Lemay et, au premier coup d'oeil, la blessure parait mortelle. La balle a passé si près du coeur qu'au

premier abord on a quelques doutes sur la possibilité d'une guérison. L'hémorragie se produit et bientôt

toute la figure et les habits de Lemay sont couverts du sang qui lui sort par la bouche. On a à peine donné

les soins à Lemay, qu'un autre ambulancier, aidé du général Strange en personne, apporte Marcotte et le

dépose à côté de Lemay dans le waggon d'ambulance. La plaie n'est pas si dangereuse que celle de

Lemay, la balle ayant frappé Marcotte à l'épaule. Le premier coup de feu fut tiré à ou vers six heures et

demie du matin et vers neuf heures et demie la fusillade avait cessé.

Voyant que l'ennemi était de beaucoup supérieur en nombre et que sa position était imprenable, le
général ordonna la retraite qui se fit dans le plus grand ordre.
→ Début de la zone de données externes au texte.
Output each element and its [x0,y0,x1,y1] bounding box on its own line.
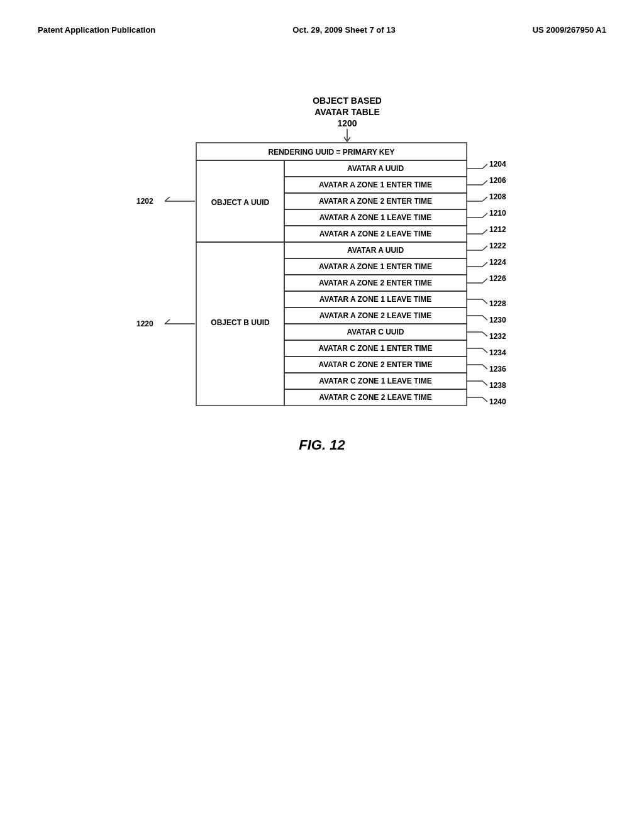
ref-label-1240: 1240 [489,397,506,406]
page: Patent Application Publication Oct. 29, … [0,0,644,830]
ref-1220: 1220 [136,319,153,328]
header-left: Patent Application Publication [38,25,155,35]
row-1228: AVATAR A ZONE 1 LEAVE TIME [319,295,432,304]
ref-label-1236: 1236 [489,365,506,374]
ref-label-1204: 1204 [489,160,506,169]
row-1224: AVATAR A ZONE 1 ENTER TIME [319,262,432,271]
ref-label-1234: 1234 [489,348,506,357]
ref-label-1206: 1206 [489,176,506,185]
row-1210: AVATAR A ZONE 1 LEAVE TIME [319,213,432,222]
row-1204: AVATAR A UUID [347,164,404,173]
ref-label-1226: 1226 [489,274,506,283]
svg-line-30 [482,213,487,218]
ref-label-1238: 1238 [489,381,506,390]
header-row: RENDERING UUID = PRIMARY KEY [268,148,394,157]
ref-label-1232: 1232 [489,332,506,341]
row-1238: AVATAR C ZONE 1 LEAVE TIME [319,377,432,385]
svg-line-20 [165,197,170,201]
title-number: 1200 [337,118,357,128]
ref-label-1230: 1230 [489,316,506,324]
ref-label-1208: 1208 [489,192,506,201]
svg-line-38 [482,279,487,283]
object-a-uuid-label: OBJECT A UUID [211,198,270,207]
ref-label-1210: 1210 [489,209,506,218]
row-1226: AVATAR A ZONE 2 ENTER TIME [319,279,432,287]
svg-line-46 [482,348,487,353]
svg-line-34 [482,246,487,250]
object-b-uuid-label: OBJECT B UUID [211,318,270,327]
svg-line-40 [482,299,487,304]
header-right: US 2009/267950 A1 [533,25,606,35]
row-1222: AVATAR A UUID [347,246,404,255]
diagram-svg: OBJECT BASED AVATAR TABLE 1200 RENDERING… [102,85,542,651]
svg-line-44 [482,332,487,336]
svg-line-36 [482,262,487,267]
ref-1202: 1202 [136,197,153,206]
svg-line-32 [482,230,487,234]
svg-line-22 [165,319,170,324]
ref-label-1228: 1228 [489,299,506,308]
svg-line-48 [482,365,487,369]
row-1206: AVATAR A ZONE 1 ENTER TIME [319,180,432,189]
row-1234: AVATAR C ZONE 1 ENTER TIME [318,344,432,353]
row-1208: AVATAR A ZONE 2 ENTER TIME [319,197,432,206]
ref-label-1224: 1224 [489,258,506,267]
figure-label: FIG. 12 [299,437,345,453]
diagram-container: OBJECT BASED AVATAR TABLE 1200 RENDERING… [38,85,606,651]
title-line1: OBJECT BASED [313,96,382,106]
ref-label-1212: 1212 [489,225,506,234]
header-center: Oct. 29, 2009 Sheet 7 of 13 [292,25,395,35]
ref-label-1222: 1222 [489,241,506,250]
row-1212: AVATAR A ZONE 2 LEAVE TIME [319,230,432,238]
row-1232: AVATAR C UUID [347,328,404,336]
title-line2: AVATAR TABLE [314,107,380,117]
row-1236: AVATAR C ZONE 2 ENTER TIME [318,360,432,369]
svg-line-26 [482,180,487,185]
page-header: Patent Application Publication Oct. 29, … [38,25,606,35]
svg-line-24 [482,164,487,169]
row-1230: AVATAR A ZONE 2 LEAVE TIME [319,311,432,320]
row-1240: AVATAR C ZONE 2 LEAVE TIME [319,393,432,402]
svg-line-50 [482,381,487,385]
svg-line-28 [482,197,487,201]
svg-line-42 [482,316,487,320]
svg-line-52 [482,397,487,402]
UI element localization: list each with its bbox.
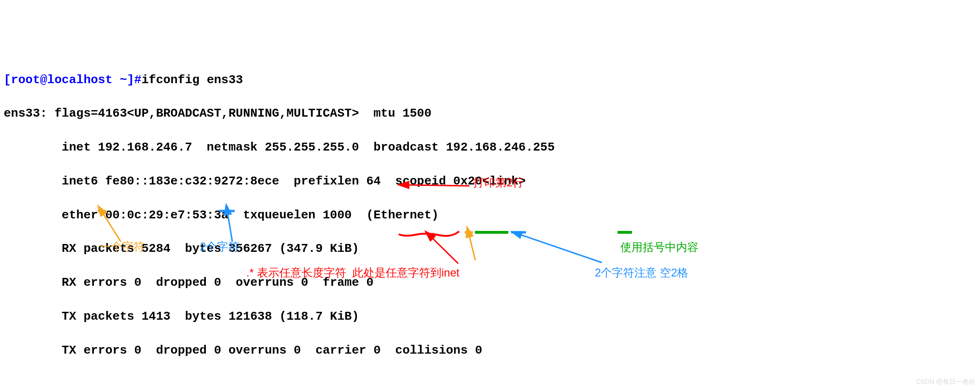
annotation-overlay — [0, 0, 980, 388]
ifconfig-output-line: ens33: flags=4163<UP,BROADCAST,RUNNING,M… — [4, 105, 976, 122]
annotation-two-chars-left: 2个字符 — [200, 239, 239, 255]
ifconfig-output-line: inet 192.168.246.7 netmask 255.255.255.0… — [4, 139, 976, 156]
ifconfig-output-line: RX packets 5284 bytes 356267 (347.9 KiB) — [4, 240, 976, 257]
terminal-line-1: [root@localhost ~]#ifconfig ens33 — [4, 72, 976, 88]
annotation-one-char: 一个字符 — [100, 239, 145, 255]
annotation-use-parentheses: 使用括号中内容 — [620, 239, 698, 255]
command-text: ifconfig ens33 — [141, 73, 243, 87]
blank-line — [4, 376, 976, 388]
annotation-dotstar-note: .* 表示任意长度字符 此处是任意字符到inet — [246, 265, 460, 281]
ifconfig-output-line: RX errors 0 dropped 0 overruns 0 frame 0 — [4, 274, 976, 291]
annotation-print-line-2: 打印第2行 — [473, 175, 524, 191]
prompt-prefix: [root@localhost ~]# — [4, 73, 141, 87]
ifconfig-output-line: ether 00:0c:29:e7:53:3a txqueuelen 1000 … — [4, 207, 976, 224]
watermark: CSDN @每日一卷哈 — [916, 377, 975, 387]
ifconfig-output-line: TX packets 1413 bytes 121638 (118.7 KiB) — [4, 308, 976, 325]
ifconfig-output-line: TX errors 0 dropped 0 overruns 0 carrier… — [4, 342, 976, 359]
annotation-two-chars-space: 2个字符注意 空2格 — [595, 265, 688, 281]
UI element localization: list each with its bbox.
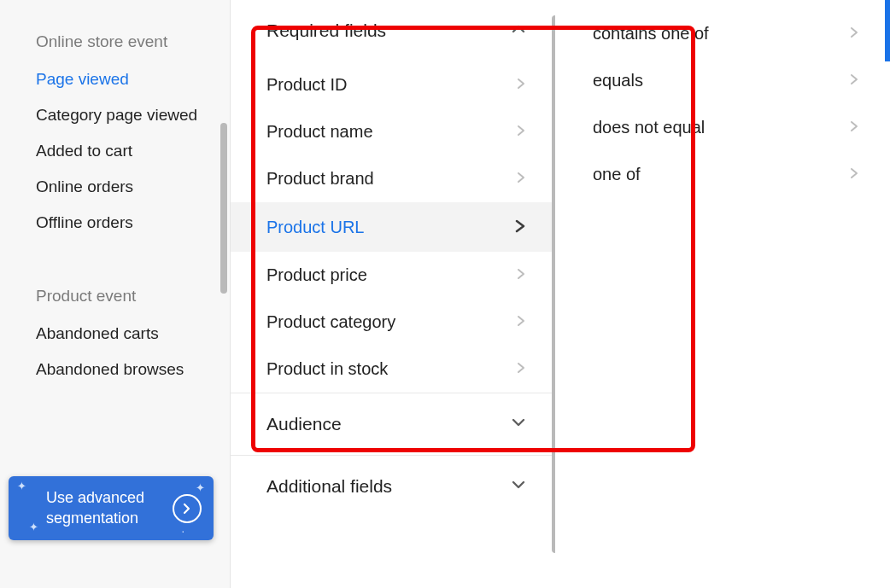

Dans toute cette affaire le 65e n'a pas été

ménagé; en se rendant au combat il était à l'avant-garde et dans la retraite il formait l'arrière-garde. Vers

midi le 65e s'arrête sur une hauteur, où il se retranche fortement. Le général part avec le transport de

fourgons et ordonne au 65e de se rendre à bord du Ëig Bear. On se remet donc en route; mais en

descendant la colline qui borde la rive on s'aperçoit que le bateau n'y est plus. On fut donc obligé de

continuer par terre et il était sept heures et demie du soir quand la première compagnie arriva à Fort Pitt.

Le lieutenant Mackay y était arrivé pendant la journée avec ses hommes et une compagnie de l'Infanterie

Légère de Winnipeg.

On ne peut guère se figurer la fatigue des soldats après les événements de cette journée. Pas un n'avait
dormi de toute la nuit précédente; on était parti pour le champ de bataille sans avoir à peine déjeuné; l'on

était resté trois heures sous le feu, puis il avait fallu revenir à pied au Fort, une distance de onze milles.